In short, your 1980s dream holiday in Miami, without the hassle of actually having to gasp for air in the Florida heat. And what does Iceland need if not more luxury hotels to milk all these rich tourists?
It’s worth mentioning that the area of Skálabrekka is not part of the National Park. Nevertheless, it lies right at its Western border and above an area protected by the law 85/2005 which ensures water preservation in Lake Þingavallavatn. Changes in the chemical levels of the water are closely monitored by the Park, as the Lake hosts rich fauna and flora, with 150 different types of plants, 50 kinds of invertebrates and three of the five species of freshwater fish found in Iceland.
Nature vs. Tourists
The project is still pending approval from the municipality of Bláaskógabyggð, which is now reviewing the proposal. According to Helgi Kjartansson, the leader of the local council, special care and attention must be given to the surrounding nature. At the same time, however, the needs of tourists must be addressed. “I think 90% of all tourists in Iceland go through the area, and these people need to be able to get service somehow—find accommodation, buy food, go to the bathroom and so forth” Helgi told Rúv. “ But we still need to see if this a good place for that or not.”
The fact that the Þingvellir National Park offers those same services already seems lost on Helgi.
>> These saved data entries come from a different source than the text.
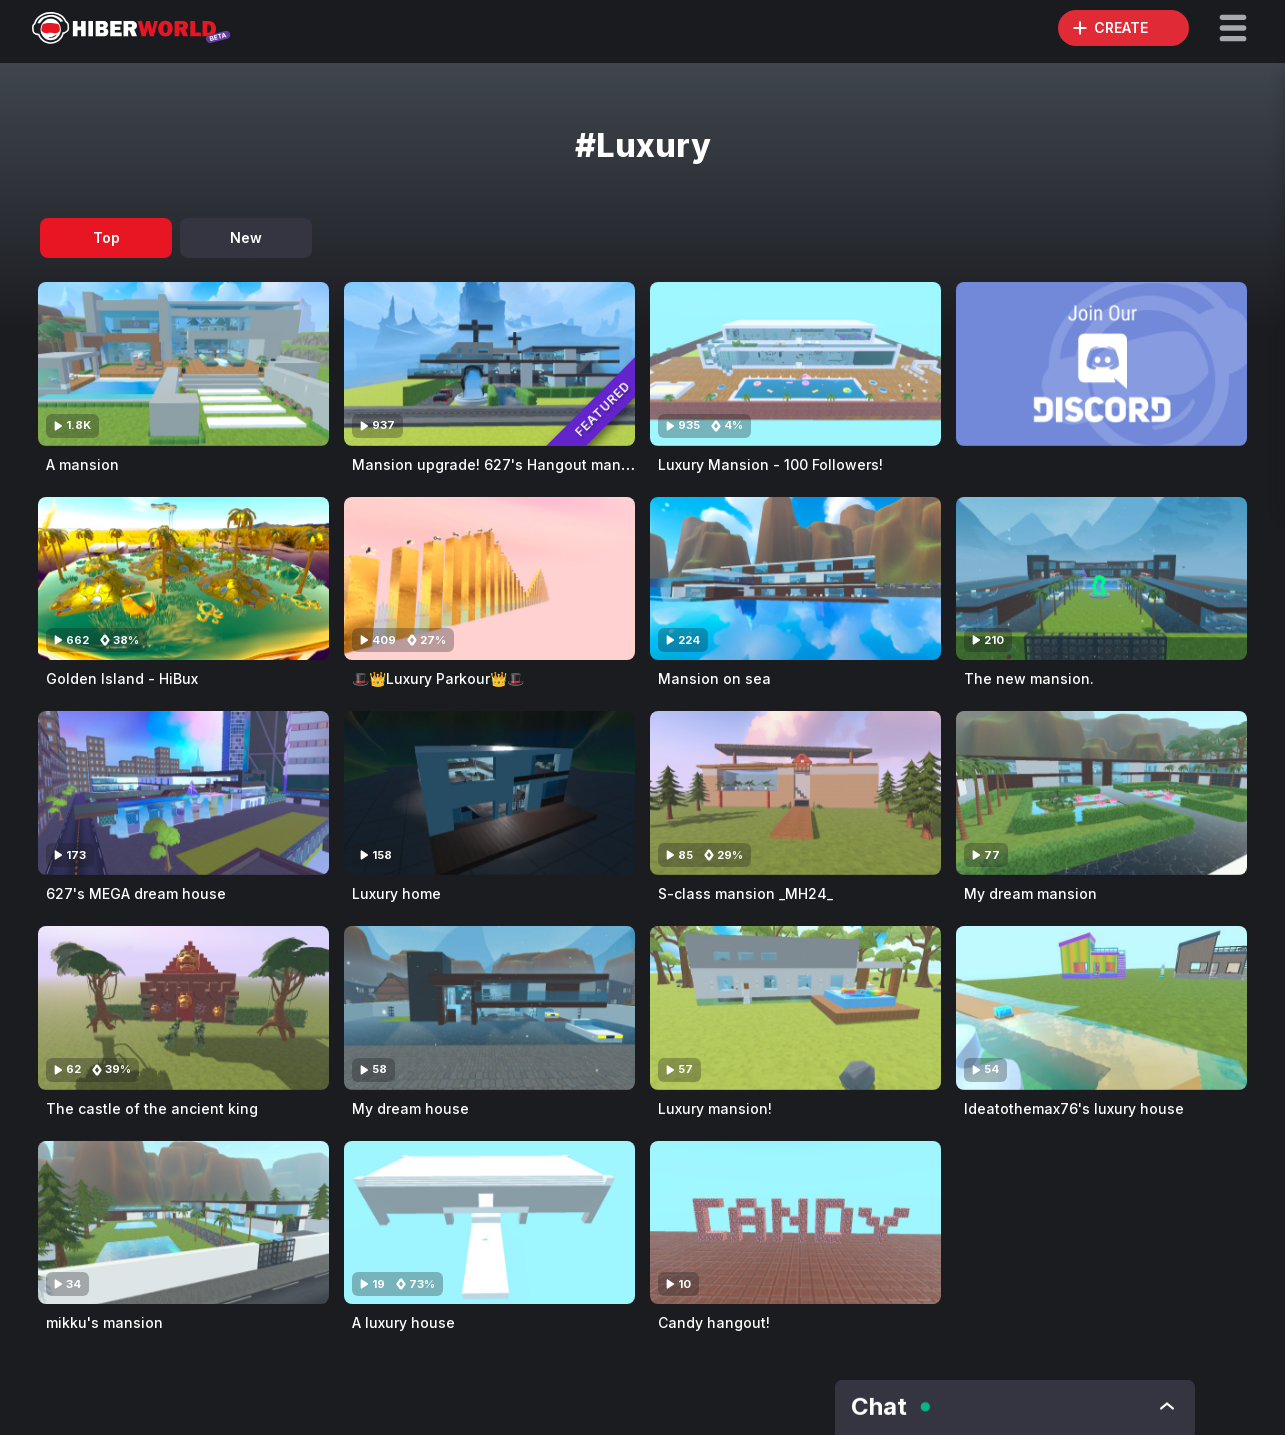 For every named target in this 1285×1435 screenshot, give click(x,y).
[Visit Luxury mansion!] (795, 1008)
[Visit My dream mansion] (1101, 793)
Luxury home (396, 893)
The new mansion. (1029, 678)
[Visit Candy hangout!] (795, 1223)
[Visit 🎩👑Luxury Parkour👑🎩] (489, 579)
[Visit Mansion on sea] (795, 579)
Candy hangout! (714, 1322)
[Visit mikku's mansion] (183, 1223)
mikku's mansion (104, 1322)
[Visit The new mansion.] (1101, 579)
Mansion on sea (714, 678)
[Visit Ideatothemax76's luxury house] (1101, 1008)
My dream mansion (1030, 893)
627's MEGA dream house (136, 893)
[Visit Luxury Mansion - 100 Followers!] (795, 364)
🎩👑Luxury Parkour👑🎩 (438, 678)
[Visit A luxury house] (489, 1223)
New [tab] (246, 237)
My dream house (410, 1108)
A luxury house (403, 1322)
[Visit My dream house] (489, 1008)
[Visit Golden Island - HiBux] (183, 579)
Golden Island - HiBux (122, 678)
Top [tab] (106, 237)
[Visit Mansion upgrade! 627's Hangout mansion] (489, 364)
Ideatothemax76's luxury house (1074, 1108)
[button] (1233, 28)
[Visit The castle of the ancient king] (183, 1008)
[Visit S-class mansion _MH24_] (795, 793)
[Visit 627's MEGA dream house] (183, 793)
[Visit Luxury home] (489, 793)
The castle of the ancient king (152, 1108)
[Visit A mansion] (183, 364)
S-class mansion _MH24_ (745, 893)
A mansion (82, 464)
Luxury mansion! (715, 1108)
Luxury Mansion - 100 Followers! (770, 464)
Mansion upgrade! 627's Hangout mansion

According to a survey from the Icelandic Tourist Board, around 1.8 million tourists visited Iceland in 2016, with more than 56% of them visiting the Þingvellir National Park that same summer. Numbers were still above the 46% during winter. Unlike what Helgi says, these 900 thousand tourists have surely not been left out in the cold. The National Park itself provides exactly the services that Helgi names—bathrooms, food and campsite included.
The only thing that everybody agrees on right now is how crucial it is to play it cool. As much as everybody seems to have at heart the interests of the area, it will take time to assess whether and how the constructions will interfere with the nature and most importantly with the lake’s waters. So far, according to one of the engineers working on the project, the owners of the land have been working closely with a team of architects to ensure the hotel will fit right in with the nature and the history of the place.
From your mouth to God’s ears guys—after all, nothing ruins a National Park like poor tastes in décor.